## SOURCE MATERIAL
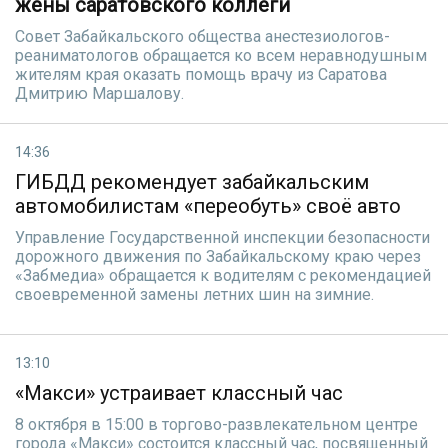
жены саратовского коллеги
Совет Забайкальского общества анестезиологов-
реаниматологов обращается ко всем неравнодушным
жителям края оказать помощь врачу из Саратова
Дмитрию Маршалову.
14:36
ГИБДД рекомендует забайкальским
автомобилистам «переобуть» своё авто
Управление Государственной инспекции безопасности
дорожного движения по Забайкальскому краю через
«Забмедиа» обращается к водителям с рекомендацией
своевременной замены летних шин на зимние.
13:10
«Макси» устраивает классный час
8 октября в 15:00 в торгово-развлекательном центре
города «Макси» состоится классный час, посвященный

## GOAL OF THE EXERCISE
Output each record above exactly as it stands, excluding all pictures.

## REPLY TO THE EXERCISE
жены саратовского коллеги
Совет Забайкальского общества анестезиологов-
реаниматологов обращается ко всем неравнодушным
жителям края оказать помощь врачу из Саратова
Дмитрию Маршалову.
14:36
ГИБДД рекомендует забайкальским
автомобилистам «переобуть» своё авто
Управление Государственной инспекции безопасности
дорожного движения по Забайкальскому краю через
«Забмедиа» обращается к водителям с рекомендацией
своевременной замены летних шин на зимние.
13:10
«Макси» устраивает классный час
8 октября в 15:00 в торгово-развлекательном центре
города «Макси» состоится классный час, посвященный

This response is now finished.